• **Records supplied**
·····

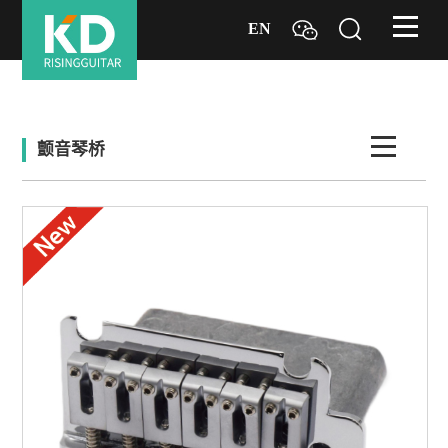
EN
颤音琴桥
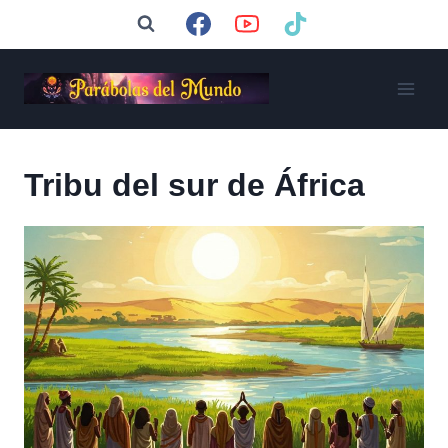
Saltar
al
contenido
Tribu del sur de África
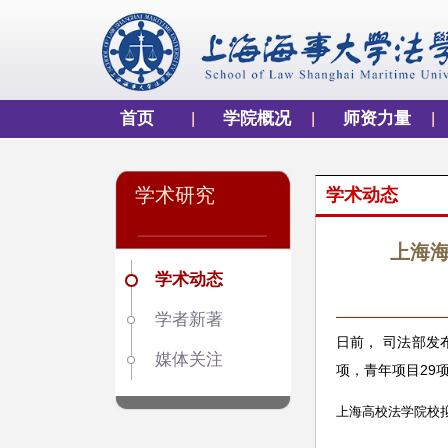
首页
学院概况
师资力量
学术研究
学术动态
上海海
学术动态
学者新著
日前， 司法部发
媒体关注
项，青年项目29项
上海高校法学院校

·····

• **Task**
Once the pictures are removed, output the remaining material exactly.

• **Solution to the problem**
EN
颤音琴桥
Saltar
al
contenido
Tribu del sur de África
首页
学院概况
师资力量
学术研究
学术动态
上海海
学术动态
学者新著
日前， 司法部发
媒体关注
项，青年项目29项
上海高校法学院校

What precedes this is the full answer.